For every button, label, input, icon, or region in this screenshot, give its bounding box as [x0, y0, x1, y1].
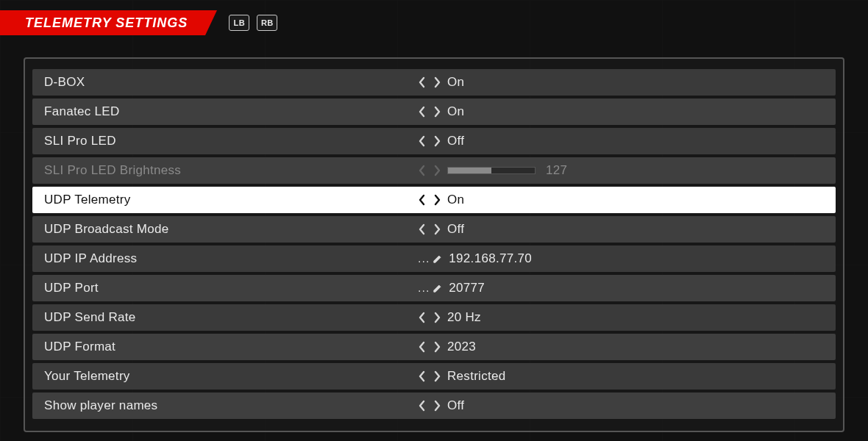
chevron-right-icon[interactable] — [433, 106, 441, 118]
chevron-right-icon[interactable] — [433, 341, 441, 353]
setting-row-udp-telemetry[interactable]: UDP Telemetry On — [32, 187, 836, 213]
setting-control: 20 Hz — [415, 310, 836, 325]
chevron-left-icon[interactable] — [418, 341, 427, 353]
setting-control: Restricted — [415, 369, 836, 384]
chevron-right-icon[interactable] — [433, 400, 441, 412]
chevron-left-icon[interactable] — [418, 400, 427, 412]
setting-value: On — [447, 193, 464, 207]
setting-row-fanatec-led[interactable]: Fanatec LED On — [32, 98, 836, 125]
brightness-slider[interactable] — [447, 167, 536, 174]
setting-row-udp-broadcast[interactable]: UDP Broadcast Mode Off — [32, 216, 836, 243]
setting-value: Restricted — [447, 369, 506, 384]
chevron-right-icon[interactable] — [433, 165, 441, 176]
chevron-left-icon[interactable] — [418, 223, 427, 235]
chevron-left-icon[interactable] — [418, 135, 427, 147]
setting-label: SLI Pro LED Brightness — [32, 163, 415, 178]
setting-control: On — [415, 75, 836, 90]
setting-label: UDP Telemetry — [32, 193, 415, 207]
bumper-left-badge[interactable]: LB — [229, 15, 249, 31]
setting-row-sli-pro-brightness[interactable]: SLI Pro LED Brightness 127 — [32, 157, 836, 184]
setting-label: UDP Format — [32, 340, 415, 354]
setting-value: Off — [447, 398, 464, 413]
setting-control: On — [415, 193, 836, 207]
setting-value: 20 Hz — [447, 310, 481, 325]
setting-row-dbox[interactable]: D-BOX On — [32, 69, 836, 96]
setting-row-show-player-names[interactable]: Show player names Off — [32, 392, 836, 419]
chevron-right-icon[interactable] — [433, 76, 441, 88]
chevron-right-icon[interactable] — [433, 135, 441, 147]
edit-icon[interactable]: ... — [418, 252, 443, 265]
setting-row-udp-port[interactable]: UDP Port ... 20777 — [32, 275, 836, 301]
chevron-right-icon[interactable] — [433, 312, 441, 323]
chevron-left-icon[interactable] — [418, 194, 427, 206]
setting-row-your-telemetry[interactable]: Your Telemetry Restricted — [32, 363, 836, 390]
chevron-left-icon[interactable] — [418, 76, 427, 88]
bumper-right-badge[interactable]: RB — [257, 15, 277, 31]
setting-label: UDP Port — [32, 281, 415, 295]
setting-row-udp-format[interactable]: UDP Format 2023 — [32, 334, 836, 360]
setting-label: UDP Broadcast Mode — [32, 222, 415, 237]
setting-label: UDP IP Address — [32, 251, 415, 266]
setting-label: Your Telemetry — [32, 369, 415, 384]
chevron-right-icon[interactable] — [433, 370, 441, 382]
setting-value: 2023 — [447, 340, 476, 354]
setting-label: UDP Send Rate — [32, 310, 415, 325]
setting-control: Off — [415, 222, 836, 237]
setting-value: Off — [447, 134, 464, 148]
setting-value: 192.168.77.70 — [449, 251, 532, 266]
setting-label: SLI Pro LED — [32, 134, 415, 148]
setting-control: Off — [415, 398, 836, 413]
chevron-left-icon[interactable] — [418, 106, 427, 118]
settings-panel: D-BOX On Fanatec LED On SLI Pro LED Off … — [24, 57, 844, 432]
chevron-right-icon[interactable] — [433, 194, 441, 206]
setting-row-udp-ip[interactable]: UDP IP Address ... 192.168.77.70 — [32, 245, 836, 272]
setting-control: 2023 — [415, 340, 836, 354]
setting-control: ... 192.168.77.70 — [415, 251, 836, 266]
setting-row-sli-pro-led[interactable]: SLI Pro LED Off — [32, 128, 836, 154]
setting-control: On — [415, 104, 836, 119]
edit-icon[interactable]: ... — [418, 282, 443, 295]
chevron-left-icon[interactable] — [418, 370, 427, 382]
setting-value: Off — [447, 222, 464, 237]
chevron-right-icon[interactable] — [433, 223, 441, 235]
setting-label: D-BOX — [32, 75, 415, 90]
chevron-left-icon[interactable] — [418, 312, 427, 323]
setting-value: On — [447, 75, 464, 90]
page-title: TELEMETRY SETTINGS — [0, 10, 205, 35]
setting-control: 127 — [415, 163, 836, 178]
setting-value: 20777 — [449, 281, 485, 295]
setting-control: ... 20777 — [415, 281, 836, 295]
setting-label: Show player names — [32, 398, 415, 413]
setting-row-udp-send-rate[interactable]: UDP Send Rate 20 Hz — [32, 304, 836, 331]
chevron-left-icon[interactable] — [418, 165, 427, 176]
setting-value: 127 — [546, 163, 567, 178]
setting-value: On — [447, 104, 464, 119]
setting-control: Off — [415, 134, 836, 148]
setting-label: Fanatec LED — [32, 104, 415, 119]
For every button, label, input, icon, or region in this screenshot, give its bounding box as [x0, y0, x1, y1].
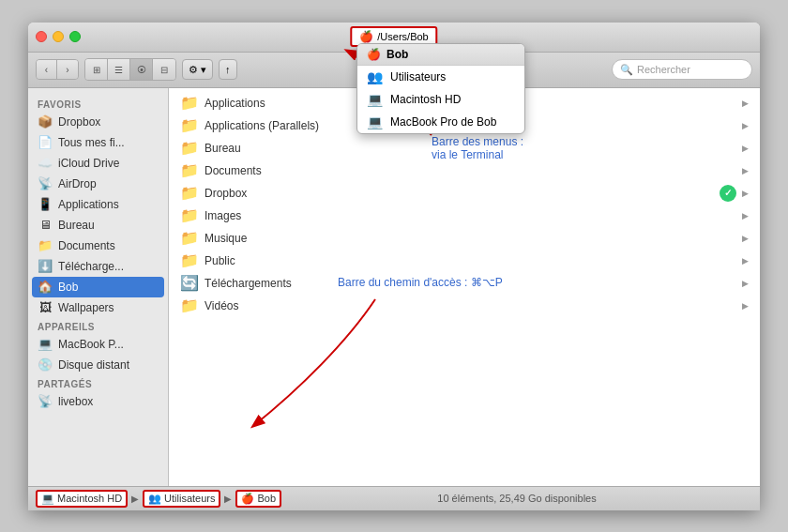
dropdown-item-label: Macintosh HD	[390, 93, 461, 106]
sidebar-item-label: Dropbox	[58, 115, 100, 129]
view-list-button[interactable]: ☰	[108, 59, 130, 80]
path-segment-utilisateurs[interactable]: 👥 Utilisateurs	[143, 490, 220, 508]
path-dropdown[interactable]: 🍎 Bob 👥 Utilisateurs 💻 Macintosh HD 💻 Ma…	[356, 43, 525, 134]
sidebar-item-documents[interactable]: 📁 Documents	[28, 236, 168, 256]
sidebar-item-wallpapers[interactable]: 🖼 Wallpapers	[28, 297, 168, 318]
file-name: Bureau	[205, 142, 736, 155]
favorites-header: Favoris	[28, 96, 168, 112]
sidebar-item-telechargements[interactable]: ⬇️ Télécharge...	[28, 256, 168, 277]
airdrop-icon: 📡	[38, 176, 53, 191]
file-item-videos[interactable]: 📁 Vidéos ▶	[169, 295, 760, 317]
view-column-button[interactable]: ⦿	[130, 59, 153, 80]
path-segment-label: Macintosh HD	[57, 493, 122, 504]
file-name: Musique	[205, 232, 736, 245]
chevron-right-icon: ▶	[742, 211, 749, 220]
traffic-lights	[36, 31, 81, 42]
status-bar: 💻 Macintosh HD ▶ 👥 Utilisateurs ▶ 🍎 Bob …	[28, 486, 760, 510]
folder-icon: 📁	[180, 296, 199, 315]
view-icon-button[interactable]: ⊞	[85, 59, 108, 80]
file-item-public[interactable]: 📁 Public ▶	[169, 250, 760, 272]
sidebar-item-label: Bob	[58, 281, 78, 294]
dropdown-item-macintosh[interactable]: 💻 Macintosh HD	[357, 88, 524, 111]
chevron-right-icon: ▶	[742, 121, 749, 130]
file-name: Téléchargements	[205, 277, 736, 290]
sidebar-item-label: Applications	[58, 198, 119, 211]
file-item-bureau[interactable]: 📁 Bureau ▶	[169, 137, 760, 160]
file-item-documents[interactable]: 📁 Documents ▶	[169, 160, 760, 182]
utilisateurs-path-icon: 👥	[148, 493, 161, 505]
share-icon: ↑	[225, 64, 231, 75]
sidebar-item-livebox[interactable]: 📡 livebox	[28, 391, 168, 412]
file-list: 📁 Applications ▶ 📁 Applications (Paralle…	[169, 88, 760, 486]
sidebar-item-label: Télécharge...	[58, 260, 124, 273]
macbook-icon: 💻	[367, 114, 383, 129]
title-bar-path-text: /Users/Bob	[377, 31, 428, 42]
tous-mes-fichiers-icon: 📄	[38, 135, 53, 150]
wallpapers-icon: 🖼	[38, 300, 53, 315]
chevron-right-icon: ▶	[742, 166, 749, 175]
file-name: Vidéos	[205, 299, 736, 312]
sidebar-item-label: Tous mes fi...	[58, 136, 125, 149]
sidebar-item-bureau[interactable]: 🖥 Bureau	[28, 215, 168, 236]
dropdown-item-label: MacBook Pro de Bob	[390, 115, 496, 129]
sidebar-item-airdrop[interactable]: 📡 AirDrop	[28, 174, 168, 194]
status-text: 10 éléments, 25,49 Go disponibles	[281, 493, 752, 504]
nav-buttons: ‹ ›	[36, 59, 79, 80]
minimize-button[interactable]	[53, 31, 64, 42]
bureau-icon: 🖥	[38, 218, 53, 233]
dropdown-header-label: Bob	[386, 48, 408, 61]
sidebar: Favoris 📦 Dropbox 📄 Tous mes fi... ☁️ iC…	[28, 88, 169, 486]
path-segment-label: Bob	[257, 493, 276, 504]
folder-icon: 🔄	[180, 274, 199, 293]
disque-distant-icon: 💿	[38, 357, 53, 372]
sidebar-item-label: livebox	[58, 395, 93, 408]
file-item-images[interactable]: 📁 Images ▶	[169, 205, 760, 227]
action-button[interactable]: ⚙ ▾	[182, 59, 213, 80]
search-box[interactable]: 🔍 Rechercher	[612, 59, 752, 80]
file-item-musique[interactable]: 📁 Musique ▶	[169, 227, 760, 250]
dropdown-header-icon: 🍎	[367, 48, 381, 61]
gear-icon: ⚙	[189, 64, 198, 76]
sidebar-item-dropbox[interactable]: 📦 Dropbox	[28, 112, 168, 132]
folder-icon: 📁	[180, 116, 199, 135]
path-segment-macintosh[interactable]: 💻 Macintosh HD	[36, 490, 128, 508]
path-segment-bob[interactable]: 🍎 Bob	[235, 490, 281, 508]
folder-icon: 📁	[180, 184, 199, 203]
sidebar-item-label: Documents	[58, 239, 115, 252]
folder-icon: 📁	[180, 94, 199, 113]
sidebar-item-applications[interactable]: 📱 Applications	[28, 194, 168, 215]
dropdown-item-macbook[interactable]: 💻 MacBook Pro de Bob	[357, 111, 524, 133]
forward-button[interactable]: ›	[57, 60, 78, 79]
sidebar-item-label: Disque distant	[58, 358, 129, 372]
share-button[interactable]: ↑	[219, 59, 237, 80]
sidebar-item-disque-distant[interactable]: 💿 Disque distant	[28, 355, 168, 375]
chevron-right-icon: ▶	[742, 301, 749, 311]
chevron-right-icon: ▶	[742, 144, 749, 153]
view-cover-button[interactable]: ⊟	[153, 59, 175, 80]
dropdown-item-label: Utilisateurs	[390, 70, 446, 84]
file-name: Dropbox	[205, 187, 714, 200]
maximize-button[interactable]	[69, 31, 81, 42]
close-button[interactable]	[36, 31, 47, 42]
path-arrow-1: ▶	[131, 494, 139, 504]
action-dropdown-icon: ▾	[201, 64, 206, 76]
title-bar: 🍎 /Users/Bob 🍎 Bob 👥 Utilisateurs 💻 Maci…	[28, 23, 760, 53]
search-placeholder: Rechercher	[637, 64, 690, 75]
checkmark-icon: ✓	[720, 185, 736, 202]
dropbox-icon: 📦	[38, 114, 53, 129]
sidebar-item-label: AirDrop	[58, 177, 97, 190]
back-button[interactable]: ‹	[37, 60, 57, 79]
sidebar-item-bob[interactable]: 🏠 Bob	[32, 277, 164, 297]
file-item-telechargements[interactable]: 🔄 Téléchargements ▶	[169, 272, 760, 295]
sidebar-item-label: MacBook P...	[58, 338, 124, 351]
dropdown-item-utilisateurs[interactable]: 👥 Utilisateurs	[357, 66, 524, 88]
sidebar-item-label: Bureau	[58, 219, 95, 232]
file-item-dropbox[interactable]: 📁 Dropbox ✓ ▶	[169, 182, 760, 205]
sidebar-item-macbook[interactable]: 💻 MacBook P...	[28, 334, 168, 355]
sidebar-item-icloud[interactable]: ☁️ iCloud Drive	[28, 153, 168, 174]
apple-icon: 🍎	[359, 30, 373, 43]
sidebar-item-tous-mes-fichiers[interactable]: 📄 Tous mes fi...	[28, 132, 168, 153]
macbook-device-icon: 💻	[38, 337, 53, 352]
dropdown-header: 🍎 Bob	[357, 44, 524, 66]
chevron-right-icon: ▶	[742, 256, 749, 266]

________________

▸ **REQUIRED ACTION**: The task calls for all lines in the entries that hold "Users".

▸ **TASK ANSWER**:
title-bar-path-text: /Users/Bob	[377, 31, 428, 42]
title-bar: 🍎 /Users/Bob 🍎 Bob 👥 Utilisateurs 💻 Maci…	[28, 23, 760, 53]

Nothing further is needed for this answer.